:: EXERCISE AIM ::
Consider the listing below. Extract exactly the lines from the line containing "Image resolution: width=1350" to the line containing "The height and width of the screenshot is (1438, 1024).", both included.

:: SOURCE MATERIAL ::
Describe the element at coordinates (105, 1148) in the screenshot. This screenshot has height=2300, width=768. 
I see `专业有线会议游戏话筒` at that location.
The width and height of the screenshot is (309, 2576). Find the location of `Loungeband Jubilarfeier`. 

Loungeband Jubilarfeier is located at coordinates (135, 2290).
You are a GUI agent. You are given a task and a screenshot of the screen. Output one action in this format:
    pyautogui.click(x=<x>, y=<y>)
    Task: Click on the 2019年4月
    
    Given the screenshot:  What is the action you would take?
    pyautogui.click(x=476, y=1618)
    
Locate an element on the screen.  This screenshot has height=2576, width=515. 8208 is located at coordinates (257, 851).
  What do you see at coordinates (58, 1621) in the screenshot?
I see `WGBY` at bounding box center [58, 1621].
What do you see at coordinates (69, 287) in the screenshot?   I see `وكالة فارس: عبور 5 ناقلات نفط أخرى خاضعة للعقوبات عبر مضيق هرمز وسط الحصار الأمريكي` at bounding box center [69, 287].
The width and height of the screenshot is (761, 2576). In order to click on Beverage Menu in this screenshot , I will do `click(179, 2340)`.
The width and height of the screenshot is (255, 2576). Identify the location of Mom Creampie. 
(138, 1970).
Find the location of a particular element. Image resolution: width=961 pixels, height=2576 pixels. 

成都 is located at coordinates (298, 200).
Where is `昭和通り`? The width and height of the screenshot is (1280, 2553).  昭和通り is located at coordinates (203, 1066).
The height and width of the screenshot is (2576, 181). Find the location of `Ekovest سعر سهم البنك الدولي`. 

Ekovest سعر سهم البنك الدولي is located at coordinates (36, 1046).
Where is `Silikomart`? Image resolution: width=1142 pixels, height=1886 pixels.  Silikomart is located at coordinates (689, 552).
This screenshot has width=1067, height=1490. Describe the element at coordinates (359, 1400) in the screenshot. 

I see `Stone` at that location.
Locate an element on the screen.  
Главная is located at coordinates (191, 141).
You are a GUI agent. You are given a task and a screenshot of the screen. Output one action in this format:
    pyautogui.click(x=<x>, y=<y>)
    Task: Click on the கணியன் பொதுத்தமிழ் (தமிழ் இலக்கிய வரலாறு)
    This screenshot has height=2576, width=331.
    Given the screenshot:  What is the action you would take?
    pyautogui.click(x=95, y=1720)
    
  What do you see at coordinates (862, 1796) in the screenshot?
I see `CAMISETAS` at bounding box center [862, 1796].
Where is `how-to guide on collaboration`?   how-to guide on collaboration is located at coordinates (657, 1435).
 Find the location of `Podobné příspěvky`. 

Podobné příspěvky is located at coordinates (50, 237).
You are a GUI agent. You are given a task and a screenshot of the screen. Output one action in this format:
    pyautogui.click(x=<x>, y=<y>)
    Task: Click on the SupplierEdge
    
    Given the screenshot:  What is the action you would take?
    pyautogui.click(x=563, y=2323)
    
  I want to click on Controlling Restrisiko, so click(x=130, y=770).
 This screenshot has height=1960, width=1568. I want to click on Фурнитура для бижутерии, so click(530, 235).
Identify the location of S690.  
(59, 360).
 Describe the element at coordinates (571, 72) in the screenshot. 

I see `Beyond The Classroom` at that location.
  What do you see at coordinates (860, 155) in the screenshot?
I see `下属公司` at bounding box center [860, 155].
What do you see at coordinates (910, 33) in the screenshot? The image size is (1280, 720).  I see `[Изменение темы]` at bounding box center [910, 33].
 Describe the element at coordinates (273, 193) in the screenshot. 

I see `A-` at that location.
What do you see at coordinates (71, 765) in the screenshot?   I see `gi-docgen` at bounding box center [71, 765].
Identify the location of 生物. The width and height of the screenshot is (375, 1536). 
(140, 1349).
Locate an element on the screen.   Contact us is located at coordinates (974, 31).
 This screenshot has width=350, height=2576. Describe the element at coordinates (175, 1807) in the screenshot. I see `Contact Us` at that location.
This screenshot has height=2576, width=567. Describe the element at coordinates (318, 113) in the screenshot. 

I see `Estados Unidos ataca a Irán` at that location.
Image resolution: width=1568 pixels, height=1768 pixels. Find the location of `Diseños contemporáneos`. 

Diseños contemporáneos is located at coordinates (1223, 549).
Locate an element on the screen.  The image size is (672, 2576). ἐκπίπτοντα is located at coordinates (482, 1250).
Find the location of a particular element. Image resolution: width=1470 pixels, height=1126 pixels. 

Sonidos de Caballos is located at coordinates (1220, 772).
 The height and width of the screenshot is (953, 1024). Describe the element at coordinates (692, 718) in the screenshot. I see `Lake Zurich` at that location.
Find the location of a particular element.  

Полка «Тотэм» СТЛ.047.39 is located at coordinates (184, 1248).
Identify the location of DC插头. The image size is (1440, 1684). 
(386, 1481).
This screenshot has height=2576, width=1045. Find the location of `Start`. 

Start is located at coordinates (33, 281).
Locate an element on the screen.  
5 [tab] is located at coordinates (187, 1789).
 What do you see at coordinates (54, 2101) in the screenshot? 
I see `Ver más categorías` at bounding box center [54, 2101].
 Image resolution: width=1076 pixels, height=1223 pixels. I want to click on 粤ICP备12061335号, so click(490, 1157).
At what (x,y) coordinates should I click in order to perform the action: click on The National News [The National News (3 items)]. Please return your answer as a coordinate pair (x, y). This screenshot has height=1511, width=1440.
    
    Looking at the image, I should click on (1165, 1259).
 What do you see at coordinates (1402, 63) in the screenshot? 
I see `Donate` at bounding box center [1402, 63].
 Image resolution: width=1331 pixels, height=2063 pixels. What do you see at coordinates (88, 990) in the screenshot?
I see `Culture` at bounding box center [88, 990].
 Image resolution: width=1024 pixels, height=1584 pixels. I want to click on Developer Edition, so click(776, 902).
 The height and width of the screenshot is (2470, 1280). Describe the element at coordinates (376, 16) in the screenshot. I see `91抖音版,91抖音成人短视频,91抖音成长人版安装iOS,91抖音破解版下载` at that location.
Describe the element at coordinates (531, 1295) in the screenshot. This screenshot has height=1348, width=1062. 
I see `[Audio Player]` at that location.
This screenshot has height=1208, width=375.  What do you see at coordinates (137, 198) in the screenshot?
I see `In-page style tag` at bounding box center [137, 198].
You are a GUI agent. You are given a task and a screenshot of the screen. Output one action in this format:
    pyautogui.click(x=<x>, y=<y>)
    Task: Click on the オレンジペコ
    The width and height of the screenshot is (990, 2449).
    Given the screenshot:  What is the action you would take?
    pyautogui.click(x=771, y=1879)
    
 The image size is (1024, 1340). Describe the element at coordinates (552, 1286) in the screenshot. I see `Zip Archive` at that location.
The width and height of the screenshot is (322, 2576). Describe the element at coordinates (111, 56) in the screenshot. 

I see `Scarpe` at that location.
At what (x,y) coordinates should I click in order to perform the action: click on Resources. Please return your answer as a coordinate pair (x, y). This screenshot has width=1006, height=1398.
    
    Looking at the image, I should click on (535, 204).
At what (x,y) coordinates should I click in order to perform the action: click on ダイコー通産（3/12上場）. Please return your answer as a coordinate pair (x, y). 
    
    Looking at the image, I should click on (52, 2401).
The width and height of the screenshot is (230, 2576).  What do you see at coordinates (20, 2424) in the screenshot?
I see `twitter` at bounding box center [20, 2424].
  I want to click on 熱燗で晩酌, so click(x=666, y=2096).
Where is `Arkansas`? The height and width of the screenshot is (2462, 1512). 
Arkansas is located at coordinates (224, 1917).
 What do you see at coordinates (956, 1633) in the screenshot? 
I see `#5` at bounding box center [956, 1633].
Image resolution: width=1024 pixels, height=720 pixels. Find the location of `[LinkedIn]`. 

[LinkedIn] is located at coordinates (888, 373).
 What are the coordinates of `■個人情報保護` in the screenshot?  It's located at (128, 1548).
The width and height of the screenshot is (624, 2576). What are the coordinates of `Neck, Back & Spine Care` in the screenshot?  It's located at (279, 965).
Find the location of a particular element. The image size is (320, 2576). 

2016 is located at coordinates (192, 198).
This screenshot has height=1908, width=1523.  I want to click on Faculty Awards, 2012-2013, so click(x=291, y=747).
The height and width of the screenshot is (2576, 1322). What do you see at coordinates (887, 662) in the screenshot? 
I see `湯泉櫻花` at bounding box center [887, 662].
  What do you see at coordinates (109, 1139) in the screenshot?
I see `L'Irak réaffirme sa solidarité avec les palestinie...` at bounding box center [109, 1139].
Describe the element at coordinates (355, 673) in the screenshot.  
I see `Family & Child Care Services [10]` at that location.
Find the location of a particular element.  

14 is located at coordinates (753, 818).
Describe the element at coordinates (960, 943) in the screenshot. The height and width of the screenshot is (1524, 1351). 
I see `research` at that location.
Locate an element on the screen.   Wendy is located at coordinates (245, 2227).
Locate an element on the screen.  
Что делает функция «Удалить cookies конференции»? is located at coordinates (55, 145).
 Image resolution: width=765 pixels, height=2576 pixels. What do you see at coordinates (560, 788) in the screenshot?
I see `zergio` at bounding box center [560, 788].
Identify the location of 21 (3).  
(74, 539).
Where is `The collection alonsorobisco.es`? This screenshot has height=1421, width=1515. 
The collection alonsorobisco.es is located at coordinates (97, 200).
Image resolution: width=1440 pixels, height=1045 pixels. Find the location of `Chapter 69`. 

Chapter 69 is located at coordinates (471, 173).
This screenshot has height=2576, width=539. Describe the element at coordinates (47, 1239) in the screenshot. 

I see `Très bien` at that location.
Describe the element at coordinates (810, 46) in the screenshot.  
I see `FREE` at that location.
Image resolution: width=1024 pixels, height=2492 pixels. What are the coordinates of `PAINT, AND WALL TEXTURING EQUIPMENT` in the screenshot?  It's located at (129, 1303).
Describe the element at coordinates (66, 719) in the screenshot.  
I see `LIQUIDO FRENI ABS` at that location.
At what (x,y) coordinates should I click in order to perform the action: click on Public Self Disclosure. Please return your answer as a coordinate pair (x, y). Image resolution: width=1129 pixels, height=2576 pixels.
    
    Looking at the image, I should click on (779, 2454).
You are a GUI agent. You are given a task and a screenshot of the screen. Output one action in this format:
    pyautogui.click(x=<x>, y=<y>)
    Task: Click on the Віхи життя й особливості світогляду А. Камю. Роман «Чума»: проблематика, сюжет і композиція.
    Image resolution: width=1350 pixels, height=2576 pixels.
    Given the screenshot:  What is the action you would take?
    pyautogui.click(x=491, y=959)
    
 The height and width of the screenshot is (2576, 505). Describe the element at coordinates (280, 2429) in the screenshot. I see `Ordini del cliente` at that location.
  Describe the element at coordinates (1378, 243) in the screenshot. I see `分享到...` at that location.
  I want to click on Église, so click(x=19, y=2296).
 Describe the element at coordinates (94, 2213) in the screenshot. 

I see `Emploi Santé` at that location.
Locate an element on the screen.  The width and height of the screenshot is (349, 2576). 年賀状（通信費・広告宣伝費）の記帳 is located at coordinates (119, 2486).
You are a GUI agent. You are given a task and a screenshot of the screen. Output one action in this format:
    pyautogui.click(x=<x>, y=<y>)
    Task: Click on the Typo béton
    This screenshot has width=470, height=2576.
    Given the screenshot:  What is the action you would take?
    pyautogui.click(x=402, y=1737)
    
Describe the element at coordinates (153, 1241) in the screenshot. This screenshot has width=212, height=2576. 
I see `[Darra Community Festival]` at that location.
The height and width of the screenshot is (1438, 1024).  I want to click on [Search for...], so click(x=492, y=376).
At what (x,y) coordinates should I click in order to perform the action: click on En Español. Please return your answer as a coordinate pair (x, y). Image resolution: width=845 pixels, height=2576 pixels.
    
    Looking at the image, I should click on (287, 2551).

:: TASK ANSWER ::
    Image resolution: width=1350 pixels, height=2576 pixels.
    Given the screenshot:  What is the action you would take?
    pyautogui.click(x=491, y=959)
    
 The height and width of the screenshot is (2576, 505). Describe the element at coordinates (280, 2429) in the screenshot. I see `Ordini del cliente` at that location.
  Describe the element at coordinates (1378, 243) in the screenshot. I see `分享到...` at that location.
  I want to click on Église, so click(x=19, y=2296).
 Describe the element at coordinates (94, 2213) in the screenshot. 

I see `Emploi Santé` at that location.
Locate an element on the screen.  The width and height of the screenshot is (349, 2576). 年賀状（通信費・広告宣伝費）の記帳 is located at coordinates (119, 2486).
You are a GUI agent. You are given a task and a screenshot of the screen. Output one action in this format:
    pyautogui.click(x=<x>, y=<y>)
    Task: Click on the Typo béton
    This screenshot has width=470, height=2576.
    Given the screenshot:  What is the action you would take?
    pyautogui.click(x=402, y=1737)
    
Describe the element at coordinates (153, 1241) in the screenshot. This screenshot has width=212, height=2576. 
I see `[Darra Community Festival]` at that location.
The height and width of the screenshot is (1438, 1024).  I want to click on [Search for...], so click(x=492, y=376).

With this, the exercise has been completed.